Lusutrombopag (Mulpleta, Shionogi) is a second-generation TPO receptor agonist that was approved by the FDA on July 31, 2018 for the treatment of thrombocytopenia in adult patients with CLD who are scheduled to undergo an invasive procedure. This drug works in a similar manner to avatrombopag and induces platelet production by selective agonism of the human TPO receptor.³ The current FDA recommendations are to begin lusutrombopag dosing 8 to 14 days prior to a scheduled procedure, with patients undergoing the procedure 2 to 8 days after the last dose. The recommended dose is 3 mg daily for 7 days given orally. There are no contraindications to this drug. Lusutrombopag demonstrated dose-proportional pharmacokinetics, and there were no clinically significant differences in the pharmacokinetics based on age, race, high-fat meal, mild-to-moderate hepatic impairment (CTP classes A and B), and mild-to-moderate renal impairment (creatinine clearance >30 mL/min).¹⁰

Two phase 3 trials have evaluated the use of lusutrombopag in CLD patients. The first, which was named the L-PLUS 1 trial and was conducted by Hidaka and colleagues, occurred in 81 sites across Japan.¹¹ This trial randomized 96 patients to either placebo or the drug for 7 days. The scheduled procedure was then performed 2 to 7 days after the last dose was given. Follow-up continued for 15 days after the procedure. The trial excluded CTP class C patients and patients with a history of PVT. The primary endpoint was the proportion of patients not requiring platelet transfusion prior to the invasive procedure, with the threshold for platelet transfusion being a preoperative platelet count of less than 50 × 10⁹/L. The study concluded that lusutrombopag significantly reduced the need for platelet transfusion prior to an invasive procedure (79% vs 12%; P<.0001). The median increase in platelet count without transfusion in the lusutrombopag arm was 87 × 10⁹/L. In this study, lusutrombopag was well tolerated without any deaths or discontinuations due to adverse outcomes.¹¹ Two thromboembolic events were recorded from the total of 96 patients, 1 event in each arm of the study, and neither was related to the platelet count. 

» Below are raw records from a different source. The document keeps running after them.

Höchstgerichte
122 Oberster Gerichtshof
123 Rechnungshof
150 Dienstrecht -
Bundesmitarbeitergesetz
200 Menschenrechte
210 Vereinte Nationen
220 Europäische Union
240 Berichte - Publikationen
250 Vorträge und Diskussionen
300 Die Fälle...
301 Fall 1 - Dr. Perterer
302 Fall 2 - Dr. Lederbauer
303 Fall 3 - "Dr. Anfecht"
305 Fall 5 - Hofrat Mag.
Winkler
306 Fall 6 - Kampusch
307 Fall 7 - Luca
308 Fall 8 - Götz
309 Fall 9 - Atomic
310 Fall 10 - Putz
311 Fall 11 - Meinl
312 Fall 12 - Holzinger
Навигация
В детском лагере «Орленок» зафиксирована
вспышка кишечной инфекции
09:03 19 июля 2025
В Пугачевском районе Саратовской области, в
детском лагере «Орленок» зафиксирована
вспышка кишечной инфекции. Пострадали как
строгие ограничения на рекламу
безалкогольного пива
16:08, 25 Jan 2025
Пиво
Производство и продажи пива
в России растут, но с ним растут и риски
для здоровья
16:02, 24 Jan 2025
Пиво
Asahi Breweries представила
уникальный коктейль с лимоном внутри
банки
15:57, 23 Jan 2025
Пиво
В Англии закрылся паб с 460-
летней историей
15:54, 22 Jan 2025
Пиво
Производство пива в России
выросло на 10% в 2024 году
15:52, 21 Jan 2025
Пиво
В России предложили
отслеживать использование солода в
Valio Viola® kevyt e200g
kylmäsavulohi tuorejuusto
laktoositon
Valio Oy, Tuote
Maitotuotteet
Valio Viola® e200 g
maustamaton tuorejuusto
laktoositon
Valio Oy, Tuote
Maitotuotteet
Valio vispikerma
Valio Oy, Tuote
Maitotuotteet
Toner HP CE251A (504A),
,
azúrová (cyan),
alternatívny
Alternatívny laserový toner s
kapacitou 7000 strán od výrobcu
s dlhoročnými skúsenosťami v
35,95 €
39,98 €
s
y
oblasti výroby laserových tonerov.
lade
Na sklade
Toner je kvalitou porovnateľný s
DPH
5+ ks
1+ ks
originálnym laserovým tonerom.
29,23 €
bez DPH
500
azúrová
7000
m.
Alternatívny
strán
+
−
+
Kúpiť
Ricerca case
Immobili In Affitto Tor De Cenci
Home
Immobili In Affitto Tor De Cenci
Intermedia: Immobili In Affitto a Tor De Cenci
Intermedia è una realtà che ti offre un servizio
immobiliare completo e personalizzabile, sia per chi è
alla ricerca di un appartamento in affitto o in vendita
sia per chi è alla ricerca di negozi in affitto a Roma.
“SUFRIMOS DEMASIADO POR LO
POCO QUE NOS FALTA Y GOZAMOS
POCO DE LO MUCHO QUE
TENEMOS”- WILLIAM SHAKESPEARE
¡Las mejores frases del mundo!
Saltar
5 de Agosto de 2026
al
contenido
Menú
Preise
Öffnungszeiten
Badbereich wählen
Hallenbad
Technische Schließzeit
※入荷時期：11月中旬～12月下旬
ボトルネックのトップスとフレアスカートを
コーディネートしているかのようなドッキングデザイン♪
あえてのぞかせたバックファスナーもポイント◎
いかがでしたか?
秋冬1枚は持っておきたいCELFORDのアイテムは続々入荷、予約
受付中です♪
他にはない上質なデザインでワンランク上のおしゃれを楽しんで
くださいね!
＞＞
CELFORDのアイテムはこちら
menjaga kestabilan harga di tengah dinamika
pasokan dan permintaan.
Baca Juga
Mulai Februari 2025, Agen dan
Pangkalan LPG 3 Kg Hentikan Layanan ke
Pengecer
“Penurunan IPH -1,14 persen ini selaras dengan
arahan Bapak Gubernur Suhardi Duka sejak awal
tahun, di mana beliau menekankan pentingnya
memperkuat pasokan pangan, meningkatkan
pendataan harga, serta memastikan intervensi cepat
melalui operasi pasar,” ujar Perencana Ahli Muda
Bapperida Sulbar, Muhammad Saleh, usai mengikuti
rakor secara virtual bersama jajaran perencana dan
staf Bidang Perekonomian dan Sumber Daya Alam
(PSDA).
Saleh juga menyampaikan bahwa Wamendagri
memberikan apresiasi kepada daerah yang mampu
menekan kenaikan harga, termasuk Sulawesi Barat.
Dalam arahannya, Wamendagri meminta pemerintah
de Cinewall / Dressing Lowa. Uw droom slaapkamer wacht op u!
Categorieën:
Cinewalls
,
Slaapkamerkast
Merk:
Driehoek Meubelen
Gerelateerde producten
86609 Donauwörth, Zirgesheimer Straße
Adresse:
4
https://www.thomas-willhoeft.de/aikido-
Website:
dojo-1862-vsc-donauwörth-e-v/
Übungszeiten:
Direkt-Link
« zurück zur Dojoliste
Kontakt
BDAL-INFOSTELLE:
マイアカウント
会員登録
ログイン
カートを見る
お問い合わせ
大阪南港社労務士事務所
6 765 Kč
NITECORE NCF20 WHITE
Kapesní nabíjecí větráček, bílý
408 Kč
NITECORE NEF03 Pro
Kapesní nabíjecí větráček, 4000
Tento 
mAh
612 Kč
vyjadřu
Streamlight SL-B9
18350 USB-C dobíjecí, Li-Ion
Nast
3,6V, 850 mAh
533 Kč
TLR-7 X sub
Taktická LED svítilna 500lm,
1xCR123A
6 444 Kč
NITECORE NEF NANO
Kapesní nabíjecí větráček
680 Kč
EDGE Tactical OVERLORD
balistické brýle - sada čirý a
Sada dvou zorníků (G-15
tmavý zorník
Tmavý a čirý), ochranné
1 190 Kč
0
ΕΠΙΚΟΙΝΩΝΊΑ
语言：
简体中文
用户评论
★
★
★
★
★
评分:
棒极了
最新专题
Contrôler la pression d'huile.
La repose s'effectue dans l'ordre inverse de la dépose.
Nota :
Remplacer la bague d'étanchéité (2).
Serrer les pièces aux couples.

The success of L-PLUS 1 prompted a global phase 3 clinical trial, L-PLUS 2.¹² L-PLUS 2 was a double-blinded, placebo-controlled, phase 3 clinical trial performed in 23 countries that evaluated lusutrombopag in patients with CLD who were scheduled to undergo an invasive procedure. L-PLUS 2 randomized patients to receive either drug or placebo for 7 days, and a scheduled invasive procedure was performed 2 to 7 days after the last dose. Follow-up continued for 15 days after the procedure was completed. The primary endpoint was the proportion of patients who did not require platelet transfusion prior to the first invasive procedure. The study proved that lusutrombopag significantly reduced the need for platelet transfusion compared with placebo (65% did not require transfusion vs 29% with placebo; P<.0001). Similar to the findings from L-PLUS 1, lusutrombopag was safe and well tolerated in this study, with a lower incidence of bleeding-related events compared with placebo. In this trial, a total of 3 thromboembolic events were recorded, 1 in the lusutrombopag arm and 2 in the placebo arm, which were unrelated to platelet count. Overall, based on the L-PLUS 1 and L-PLUS 2 clinical trials, lusutrombopag appears to be another viable alternative to platelet transfusion in CLD patients with thrombocytopenia who are undergoing invasive procedures.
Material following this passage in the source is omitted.